But there is another kind of surrender that is not only good for us; it is the way
out of hell. I am talking about the kind of surrender we allow ourselves to
experience when we learn to trust a love greater than our fears. Those of you who
are good lovers know what I am talking about; because to be a "good" lover, as
opposed to a mediocre one, means being able to surrender rigid control over oneself.
When a husband and wife are holding back their bodies in the act of love, the
result for both of them is unsatisfying and disappointing. Ah, but when both of
them permit themselves the luxury of absolute trust in each other, confident that
they will always be respected, always be cherished, always be treated with the
greatest tenderness - then being "taken alive" is sheer ecstasy and joy.
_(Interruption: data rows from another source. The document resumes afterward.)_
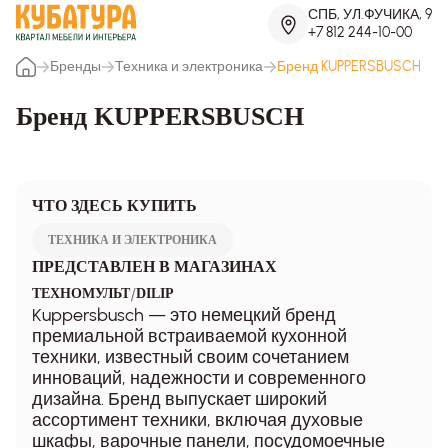
СПБ, УЛ.ФУЧИКА, 9
+7 812 244-10-00
Бренды
Техника и электроника
Бренд KUPPERSBUSCH
Бренд KUPPERSBUSCH
ЧТО ЗДЕСЬ КУПИТЬ
ТЕХНИКА И ЭЛЕКТРОНИКА
ПРЕДСТАВЛЕН В МАГАЗИНАХ
/
ТЕХНОМУЛЬТ
DILIP
Kuppersbusch — это немецкий бренд
премиальной встраиваемой кухонной
техники, известный своим сочетанием
инноваций, надежности и современного
дизайна. Бренд выпускает широкий
ассортимент техники, включая духовые
шкафы, варочные панели, посудомоечные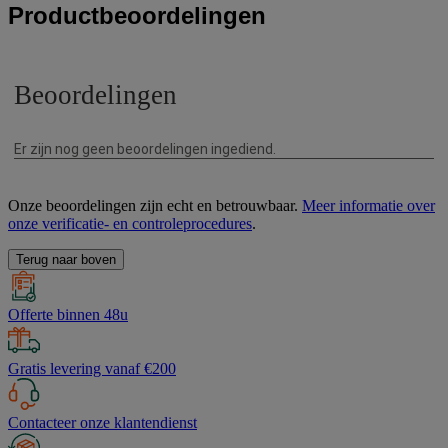
Productbeoordelingen
Onze beoordelingen zijn echt en betrouwbaar.
Meer informatie over
onze verificatie- en controleprocedures
.
Terug naar boven
Offerte binnen 48u
Gratis levering vanaf €200
Contacteer onze klantendienst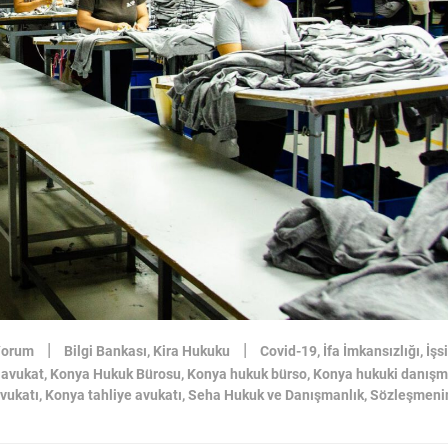
|
|
Yorum
Bilgi Bankası
,
Kira Hukuku
Covid-19
,
İfa İmkansızlığı
,
İşsi
 avukat
,
Konya Hukuk Bürosu
,
Konya hukuk bürso
,
Konya hukuki danışm
vukatı
,
Konya tahliye avukatı
,
Seha Hukuk ve Danışmanlık
,
Sözleşmeni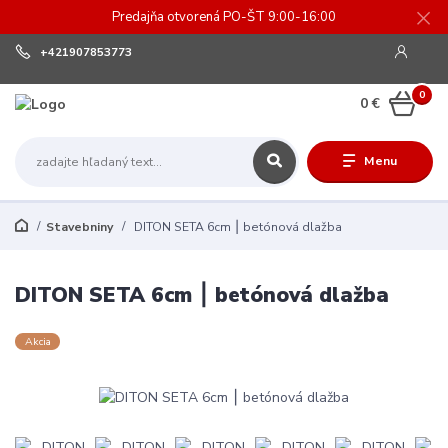
Predajňa otvorená PO-ŠT 9:00-16:00
+421907853773
0
0 €
Menu
Stavebniny
DITON SETA 6cm ⎮ betónová dlažba
DITON SETA 6cm ⎮ betónová dlažba
Akcia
The kind of surrender we see being called forth and exemplified in this week's
scriptures is the kind of trust that occurs when we realize that we have come face
to face with a love far greater than ourselves. Moreover, because we know that
it is a love that means us well, we are not afraid of surrendering to it. What
happens as a result is a kind of electricity. We are both more relaxed and more
sensitive, more confident and more vulnerable, more creative and more reflective,
more energetic and more casual, more excited and more serene. We have entered into
a different environment where the air we breathe is more pure, the sounds we hear
are sharper, the colours we see more dramatic, and the ideas we think quicker and
more insightful. We are finally in a place where not only are we free to be
ourselves but where we have no choice but to be ourselves. Taken Alive. And that
is why Peter and his friends, when they had brought their boats ashore,
...left everything and followed him.
+
Isaiah 6.1-8, (9-13) - By the harsh standards applied to rulers in those days, King
Uzziah had been quite successful and Judah, even though under Assyrian hegemony,
had enjoyed an era of relative independence. Now that he was dead, the nation was
in crisis. In this political context, Isaiah has a vision of God in the temple,
which leaves him speechless and awestruck. It is to the words of God, " Whom shall
I send, and who will go for us?", addressed to no one in particular, that Isaiah
responds. Proving that one should be careful about what one prays for, Isaiah ends
up with far more than he bargained for.
1. Is there anything in your experience or the experience of someone you know
comparable to what Isaiah experienced?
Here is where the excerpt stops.